Copy out all lines from the entries below in which "that" occurs.

(Saved entries)
_ _ _ _ _

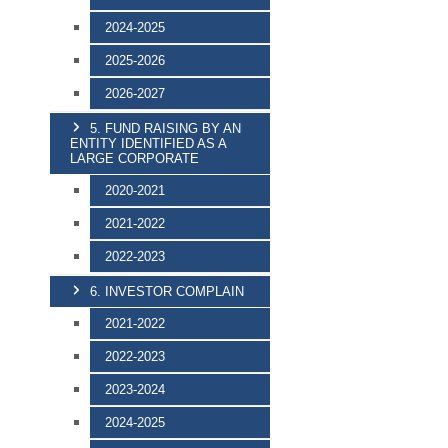
2024-2025
2025-2026
2026-2027
5. FUND RAISING BY AN
ENTITY IDENTIFIED AS A
LARGE CORPORATE
2020-2021
2021-2022
2022-2023
6. INVESTOR COMPLAIN
2021-2022
2022-2023
2023-2024
2024-2025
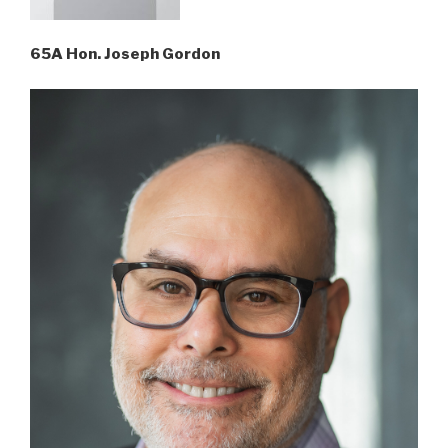
65A Hon. Joseph Gordon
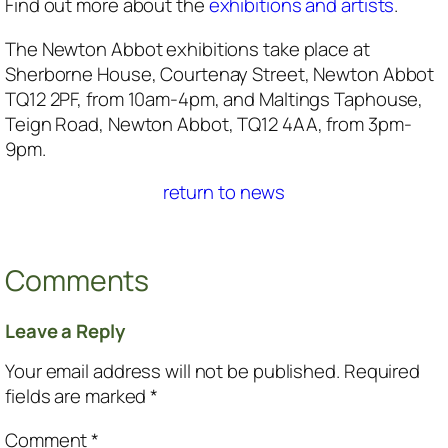
Find out more about the
exhibitions and artists
.
The Newton Abbot exhibitions take place at
Sherborne House, Courtenay Street, Newton Abbot
TQ12 2PF, from 10am-4pm, and Maltings Taphouse,
Teign Road, Newton Abbot, TQ12 4AA, from 3pm-
9pm.
return to news
Comments
Leave a Reply
Your email address will not be published.
Required
fields are marked
*
Comment
*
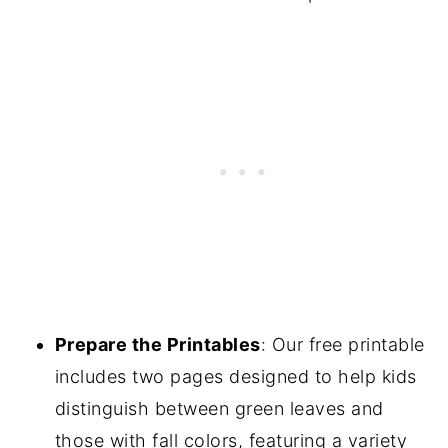
Prepare the Printables
: Our free printable
includes two pages designed to help kids
distinguish between green leaves and
those with fall colors, featuring a variety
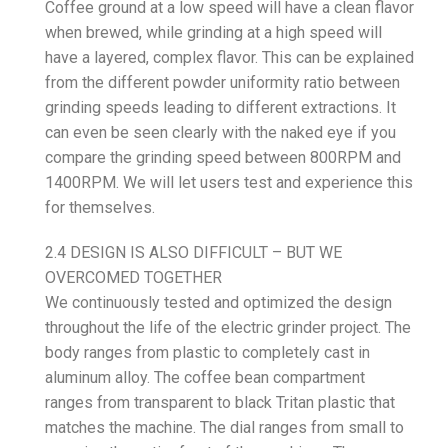
Coffee ground at a low speed will have a clean flavor
when brewed, while grinding at a high speed will
have a layered, complex flavor. This can be explained
from the different powder uniformity ratio between
grinding speeds leading to different extractions. It
can even be seen clearly with the naked eye if you
compare the grinding speed between 800RPM and
1400RPM. We will let users test and experience this
for themselves.
2.4 DESIGN IS ALSO DIFFICULT – BUT WE
OVERCOMED TOGETHER
We continuously tested and optimized the design
throughout the life of the electric grinder project. The
body ranges from plastic to completely cast in
aluminum alloy. The coffee bean compartment
ranges from transparent to black Tritan plastic that
matches the machine. The dial ranges from small to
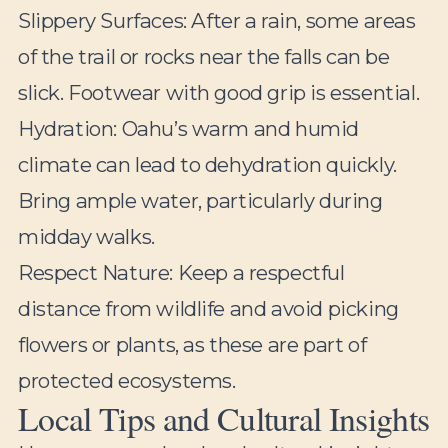
Slippery Surfaces:
After a rain, some areas
of the trail or rocks near the falls can be
slick. Footwear with good grip is essential.
Hydration:
Oahu’s warm and humid
climate can lead to dehydration quickly.
Bring ample water, particularly during
midday walks.
Respect Nature:
Keep a respectful
distance from wildlife and avoid picking
flowers or plants, as these are part of
protected ecosystems.
Local Tips and Cultural Insights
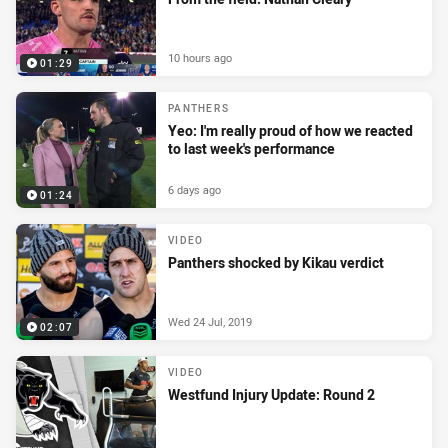
10 hours ago
01:29
PANTHERS
Yeo: I'm really proud of how we reacted
to last week's performance
6 days ago
01:24
VIDEO
Panthers shocked by Kikau verdict
Wed 24 Jul, 2019
02:07
VIDEO
Westfund Injury Update: Round 2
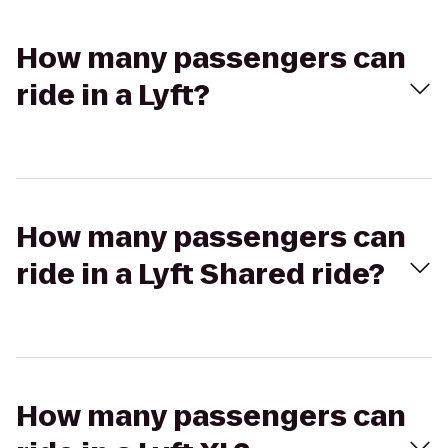
How many passengers can
ride in a Lyft?
How many passengers can
ride in a Lyft Shared ride?
How many passengers can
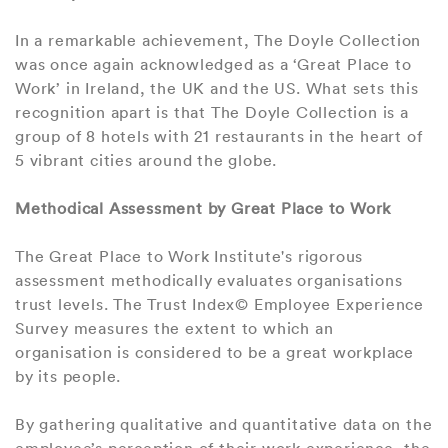
In a remarkable achievement, The Doyle Collection
was once again acknowledged as a ‘Great Place to
Work’ in Ireland, the UK and the US. What sets this
recognition apart is that The Doyle Collection is a
group of 8 hotels with 21 restaurants in the heart of
5 vibrant cities around the globe.
Methodical Assessment by Great Place to Work
The Great Place to Work Institute's rigorous
assessment methodically evaluates organisations
trust levels. The Trust Index© Employee Experience
Survey measures the extent to which an
organisation is considered to be a great workplace
by its people.
By gathering qualitative and quantitative data on the
employee’s perception of their work experience, the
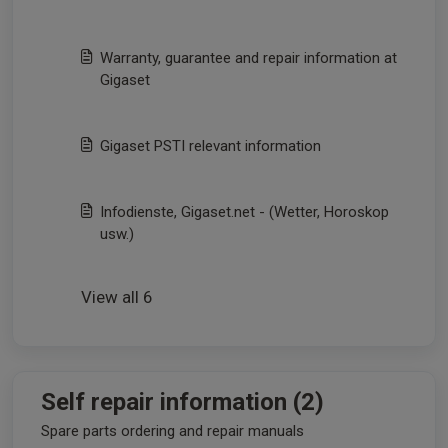
Warranty, guarantee and repair information at
Gigaset
Gigaset PSTI relevant information
Infodienste, Gigaset.net - (Wetter, Horoskop
usw.)
View all 6
Self repair information (2)
Spare parts ordering and repair manuals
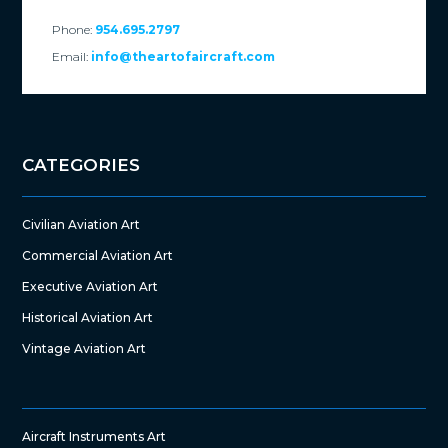
Phone:
954.695.2797
Email:
info@theartofaircraft.com
CATEGORIES
Civilian Aviation Art
Commercial Aviation Art
Executive Aviation Art
Historical Aviation Art
Vintage Aviation Art
Aircraft Instruments Art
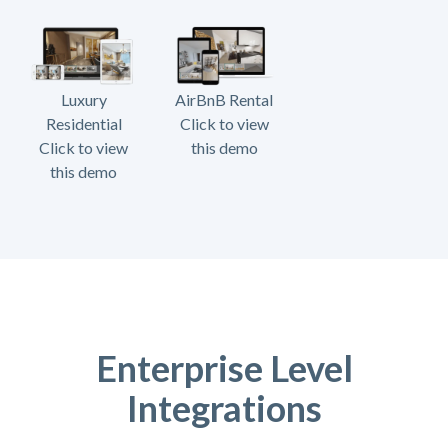
Luxury
AirBnB Rental
Residential
Click to view
Click to view
this demo
this demo
Enterprise Level
Integrations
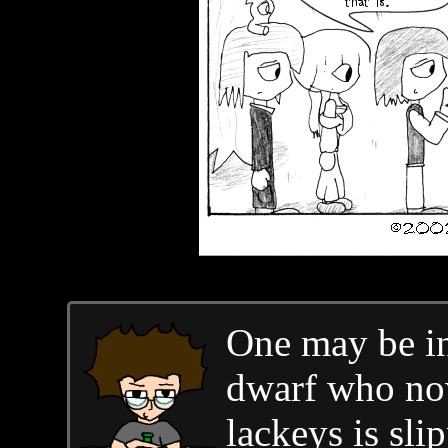
One may be in
dwarf who now
lackeys is sli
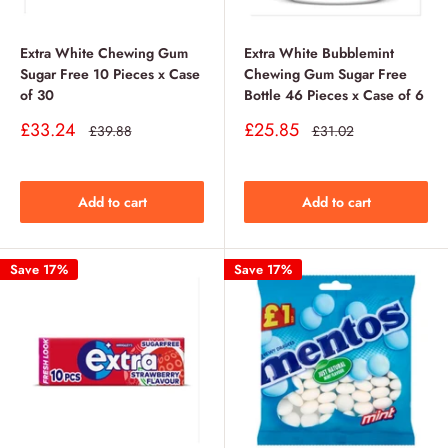
Extra White Chewing Gum
Extra White Bubblemint
Sugar Free 10 Pieces x Case
Chewing Gum Sugar Free
of 30
Bottle 46 Pieces x Case of 6
Sale
Sale
£33.24
£25.85
Regular
Regular
£39.88
£31.02
price
price
price
price
Add to cart
Add to cart
Save 17%
Save 17%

_ _ _ _ _

▶ _Answer space_:
ranges from transparent to black Tritan plastic that
recognition apart is that The Doyle Collection is a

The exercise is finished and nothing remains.